• DIRECTIONS FOR THIS TASK: The string "فروشگاه" appears in some lines of the entries that follow; copy each such line.
◆ ◆ ◆ ◆ ◆
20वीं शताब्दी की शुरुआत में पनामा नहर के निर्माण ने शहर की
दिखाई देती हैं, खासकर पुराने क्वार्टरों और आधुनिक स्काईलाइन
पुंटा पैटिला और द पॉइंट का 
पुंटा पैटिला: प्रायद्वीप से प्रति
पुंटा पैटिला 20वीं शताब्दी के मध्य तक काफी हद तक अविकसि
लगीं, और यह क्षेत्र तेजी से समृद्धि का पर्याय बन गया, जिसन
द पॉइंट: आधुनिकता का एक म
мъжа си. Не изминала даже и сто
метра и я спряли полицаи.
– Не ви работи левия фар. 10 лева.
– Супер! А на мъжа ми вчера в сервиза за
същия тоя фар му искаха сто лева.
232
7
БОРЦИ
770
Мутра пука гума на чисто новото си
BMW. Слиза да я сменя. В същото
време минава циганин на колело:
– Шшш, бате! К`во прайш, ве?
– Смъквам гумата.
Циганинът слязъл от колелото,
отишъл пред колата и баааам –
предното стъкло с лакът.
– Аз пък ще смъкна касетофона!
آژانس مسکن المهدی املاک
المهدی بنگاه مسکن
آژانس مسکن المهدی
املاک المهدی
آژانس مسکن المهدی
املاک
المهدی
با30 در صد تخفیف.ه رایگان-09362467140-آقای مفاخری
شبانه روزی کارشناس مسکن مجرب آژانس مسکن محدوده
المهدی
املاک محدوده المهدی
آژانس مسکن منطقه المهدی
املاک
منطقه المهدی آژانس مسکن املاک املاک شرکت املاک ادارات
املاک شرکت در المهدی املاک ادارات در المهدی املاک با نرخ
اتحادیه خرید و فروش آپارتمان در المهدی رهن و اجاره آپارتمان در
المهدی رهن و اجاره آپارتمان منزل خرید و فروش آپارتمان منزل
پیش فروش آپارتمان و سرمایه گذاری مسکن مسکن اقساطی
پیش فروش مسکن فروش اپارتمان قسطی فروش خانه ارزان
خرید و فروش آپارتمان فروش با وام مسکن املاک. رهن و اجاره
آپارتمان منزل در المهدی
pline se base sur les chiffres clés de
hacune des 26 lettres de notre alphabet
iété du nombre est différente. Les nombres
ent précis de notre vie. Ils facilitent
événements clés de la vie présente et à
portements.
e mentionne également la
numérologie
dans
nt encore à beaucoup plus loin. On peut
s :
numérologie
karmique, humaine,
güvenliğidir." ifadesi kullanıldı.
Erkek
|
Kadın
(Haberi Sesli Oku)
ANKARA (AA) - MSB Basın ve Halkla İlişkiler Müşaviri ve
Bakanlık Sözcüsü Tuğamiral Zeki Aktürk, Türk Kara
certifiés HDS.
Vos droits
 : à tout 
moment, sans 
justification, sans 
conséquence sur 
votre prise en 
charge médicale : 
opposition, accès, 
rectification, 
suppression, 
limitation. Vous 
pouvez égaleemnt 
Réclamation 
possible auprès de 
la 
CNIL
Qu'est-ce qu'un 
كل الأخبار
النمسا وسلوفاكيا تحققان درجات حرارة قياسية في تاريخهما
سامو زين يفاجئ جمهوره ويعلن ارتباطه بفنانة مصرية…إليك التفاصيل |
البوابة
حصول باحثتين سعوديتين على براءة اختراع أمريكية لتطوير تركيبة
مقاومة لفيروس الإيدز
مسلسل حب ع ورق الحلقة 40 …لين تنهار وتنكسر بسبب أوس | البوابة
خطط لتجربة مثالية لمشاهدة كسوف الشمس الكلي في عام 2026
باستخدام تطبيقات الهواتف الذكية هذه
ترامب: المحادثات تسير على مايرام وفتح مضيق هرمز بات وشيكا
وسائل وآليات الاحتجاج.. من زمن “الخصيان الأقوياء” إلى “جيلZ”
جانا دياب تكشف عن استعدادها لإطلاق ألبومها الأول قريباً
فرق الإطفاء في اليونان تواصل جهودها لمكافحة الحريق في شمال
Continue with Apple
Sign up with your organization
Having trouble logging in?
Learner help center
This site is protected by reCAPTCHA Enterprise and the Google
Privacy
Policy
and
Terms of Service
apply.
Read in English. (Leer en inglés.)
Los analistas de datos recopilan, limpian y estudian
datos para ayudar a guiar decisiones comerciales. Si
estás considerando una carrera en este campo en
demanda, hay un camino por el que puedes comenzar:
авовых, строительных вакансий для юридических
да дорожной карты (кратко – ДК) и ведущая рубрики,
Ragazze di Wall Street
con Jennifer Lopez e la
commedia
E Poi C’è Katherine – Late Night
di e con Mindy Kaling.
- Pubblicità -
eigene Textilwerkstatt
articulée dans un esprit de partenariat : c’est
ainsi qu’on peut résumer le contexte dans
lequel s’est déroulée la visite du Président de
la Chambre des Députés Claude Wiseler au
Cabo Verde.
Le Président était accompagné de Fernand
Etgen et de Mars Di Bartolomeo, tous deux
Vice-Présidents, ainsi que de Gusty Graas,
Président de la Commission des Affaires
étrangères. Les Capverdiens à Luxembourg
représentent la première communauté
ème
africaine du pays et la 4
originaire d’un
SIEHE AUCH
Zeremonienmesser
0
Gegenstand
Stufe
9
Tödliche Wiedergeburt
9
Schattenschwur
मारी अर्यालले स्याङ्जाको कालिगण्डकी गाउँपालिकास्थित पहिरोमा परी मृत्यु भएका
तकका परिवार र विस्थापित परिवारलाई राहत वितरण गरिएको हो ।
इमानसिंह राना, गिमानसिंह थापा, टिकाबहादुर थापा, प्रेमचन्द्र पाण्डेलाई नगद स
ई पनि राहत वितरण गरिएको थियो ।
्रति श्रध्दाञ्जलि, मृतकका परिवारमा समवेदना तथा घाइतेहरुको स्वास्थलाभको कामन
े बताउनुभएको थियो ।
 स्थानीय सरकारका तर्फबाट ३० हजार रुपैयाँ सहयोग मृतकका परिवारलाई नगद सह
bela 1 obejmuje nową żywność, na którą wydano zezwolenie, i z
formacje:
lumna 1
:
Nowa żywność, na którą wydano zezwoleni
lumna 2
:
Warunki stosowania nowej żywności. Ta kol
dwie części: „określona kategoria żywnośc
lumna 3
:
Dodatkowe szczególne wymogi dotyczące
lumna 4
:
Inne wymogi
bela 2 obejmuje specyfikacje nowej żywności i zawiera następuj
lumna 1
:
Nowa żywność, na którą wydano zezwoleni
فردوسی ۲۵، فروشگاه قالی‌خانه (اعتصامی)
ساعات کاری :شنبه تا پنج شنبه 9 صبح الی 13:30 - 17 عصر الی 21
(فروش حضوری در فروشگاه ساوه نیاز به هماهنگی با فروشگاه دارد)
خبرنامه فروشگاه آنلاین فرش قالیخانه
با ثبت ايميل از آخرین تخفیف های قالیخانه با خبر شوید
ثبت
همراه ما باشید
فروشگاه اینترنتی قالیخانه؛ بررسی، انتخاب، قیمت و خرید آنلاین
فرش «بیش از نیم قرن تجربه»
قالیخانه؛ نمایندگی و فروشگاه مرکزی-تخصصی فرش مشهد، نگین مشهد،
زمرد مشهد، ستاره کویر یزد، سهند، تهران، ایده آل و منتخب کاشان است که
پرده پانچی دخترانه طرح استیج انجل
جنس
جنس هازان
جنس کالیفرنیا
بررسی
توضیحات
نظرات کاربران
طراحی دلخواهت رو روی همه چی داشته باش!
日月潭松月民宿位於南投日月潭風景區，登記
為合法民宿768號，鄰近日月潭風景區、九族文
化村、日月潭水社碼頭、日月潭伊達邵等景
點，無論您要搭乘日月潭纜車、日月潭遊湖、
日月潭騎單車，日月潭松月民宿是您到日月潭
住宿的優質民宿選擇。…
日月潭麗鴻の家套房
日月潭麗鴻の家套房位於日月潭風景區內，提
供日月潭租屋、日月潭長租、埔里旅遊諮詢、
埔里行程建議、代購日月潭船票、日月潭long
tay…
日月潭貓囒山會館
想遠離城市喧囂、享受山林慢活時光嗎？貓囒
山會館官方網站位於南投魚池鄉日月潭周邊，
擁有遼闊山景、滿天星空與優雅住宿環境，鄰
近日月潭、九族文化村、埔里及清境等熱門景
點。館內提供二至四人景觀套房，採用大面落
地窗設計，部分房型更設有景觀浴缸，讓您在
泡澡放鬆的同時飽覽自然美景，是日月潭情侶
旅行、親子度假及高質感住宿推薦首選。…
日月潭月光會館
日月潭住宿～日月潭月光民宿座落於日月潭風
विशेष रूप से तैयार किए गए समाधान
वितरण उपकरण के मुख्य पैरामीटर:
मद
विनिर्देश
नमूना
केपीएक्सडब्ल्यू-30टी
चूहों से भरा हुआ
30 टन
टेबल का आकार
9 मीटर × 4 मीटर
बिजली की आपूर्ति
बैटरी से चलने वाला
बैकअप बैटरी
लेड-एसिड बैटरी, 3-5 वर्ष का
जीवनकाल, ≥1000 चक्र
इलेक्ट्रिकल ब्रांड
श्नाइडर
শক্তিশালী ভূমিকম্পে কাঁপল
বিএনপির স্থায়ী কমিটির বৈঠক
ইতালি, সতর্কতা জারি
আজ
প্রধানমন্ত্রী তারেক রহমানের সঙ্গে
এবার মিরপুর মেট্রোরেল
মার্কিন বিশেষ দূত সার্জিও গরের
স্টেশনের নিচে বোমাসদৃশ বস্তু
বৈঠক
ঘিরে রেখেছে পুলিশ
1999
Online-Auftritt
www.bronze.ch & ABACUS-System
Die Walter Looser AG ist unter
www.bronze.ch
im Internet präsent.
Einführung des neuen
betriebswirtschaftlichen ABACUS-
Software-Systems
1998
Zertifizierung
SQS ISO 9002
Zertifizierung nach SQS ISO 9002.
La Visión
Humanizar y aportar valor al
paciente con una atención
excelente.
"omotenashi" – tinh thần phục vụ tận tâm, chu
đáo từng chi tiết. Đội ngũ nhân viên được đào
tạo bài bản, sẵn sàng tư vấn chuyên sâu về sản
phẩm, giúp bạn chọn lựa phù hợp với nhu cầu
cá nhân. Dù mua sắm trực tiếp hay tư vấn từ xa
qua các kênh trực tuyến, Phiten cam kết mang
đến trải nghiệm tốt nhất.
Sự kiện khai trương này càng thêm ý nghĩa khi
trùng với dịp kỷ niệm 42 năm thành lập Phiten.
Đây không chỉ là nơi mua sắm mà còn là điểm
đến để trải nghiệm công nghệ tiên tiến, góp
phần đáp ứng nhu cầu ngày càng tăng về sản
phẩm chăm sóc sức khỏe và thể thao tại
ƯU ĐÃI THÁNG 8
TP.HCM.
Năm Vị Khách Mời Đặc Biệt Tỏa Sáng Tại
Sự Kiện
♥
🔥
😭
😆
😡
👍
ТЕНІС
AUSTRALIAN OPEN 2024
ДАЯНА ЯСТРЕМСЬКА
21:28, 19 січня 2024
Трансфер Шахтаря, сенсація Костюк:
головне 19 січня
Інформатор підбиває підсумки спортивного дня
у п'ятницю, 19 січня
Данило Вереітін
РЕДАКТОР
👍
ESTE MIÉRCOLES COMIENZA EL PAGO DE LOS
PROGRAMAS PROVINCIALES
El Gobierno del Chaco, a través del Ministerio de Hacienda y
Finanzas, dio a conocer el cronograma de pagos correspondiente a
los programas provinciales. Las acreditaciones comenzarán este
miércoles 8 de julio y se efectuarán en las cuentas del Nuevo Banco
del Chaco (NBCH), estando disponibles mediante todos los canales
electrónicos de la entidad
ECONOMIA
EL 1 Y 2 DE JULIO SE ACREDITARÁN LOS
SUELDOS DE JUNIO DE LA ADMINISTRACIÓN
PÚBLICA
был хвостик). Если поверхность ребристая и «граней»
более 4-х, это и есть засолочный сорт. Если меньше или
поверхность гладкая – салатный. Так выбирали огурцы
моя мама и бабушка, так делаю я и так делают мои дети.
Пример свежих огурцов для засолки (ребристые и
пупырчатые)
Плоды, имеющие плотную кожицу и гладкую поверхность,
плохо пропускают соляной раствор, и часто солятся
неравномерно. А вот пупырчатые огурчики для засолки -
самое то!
◆ ◆ ◆ ◆ ◆
• OUTPUT FOR THIS TASK:
فردوسی ۲۵، فروشگاه قالی‌خانه (اعتصامی)
(فروش حضوری در فروشگاه ساوه نیاز به هماهنگی با فروشگاه دارد)
خبرنامه فروشگاه آنلاین فرش قالیخانه
فروشگاه اینترنتی قالیخانه؛ بررسی، انتخاب، قیمت و خرید آنلاین
قالیخانه؛ نمایندگی و فروشگاه مرکزی-تخصصی فرش مشهد، نگین مشهد،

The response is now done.